=== Section Start ===

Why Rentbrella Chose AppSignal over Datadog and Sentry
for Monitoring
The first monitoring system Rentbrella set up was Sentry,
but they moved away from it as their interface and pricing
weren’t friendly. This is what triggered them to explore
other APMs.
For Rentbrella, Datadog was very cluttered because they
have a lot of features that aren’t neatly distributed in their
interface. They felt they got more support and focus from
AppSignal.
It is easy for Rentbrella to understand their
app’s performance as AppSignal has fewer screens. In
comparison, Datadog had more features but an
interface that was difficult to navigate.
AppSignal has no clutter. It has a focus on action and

=== Section End ===

**What the task asks:** Write out every entry again exactly, please, with nothing missing.

**Written answer:**
Why Rentbrella Chose AppSignal over Datadog and Sentry
for Monitoring
The first monitoring system Rentbrella set up was Sentry,
but they moved away from it as their interface and pricing
weren’t friendly. This is what triggered them to explore
other APMs.
For Rentbrella, Datadog was very cluttered because they
have a lot of features that aren’t neatly distributed in their
interface. They felt they got more support and focus from
AppSignal.
It is easy for Rentbrella to understand their
app’s performance as AppSignal has fewer screens. In
comparison, Datadog had more features but an
interface that was difficult to navigate.
AppSignal has no clutter. It has a focus on action and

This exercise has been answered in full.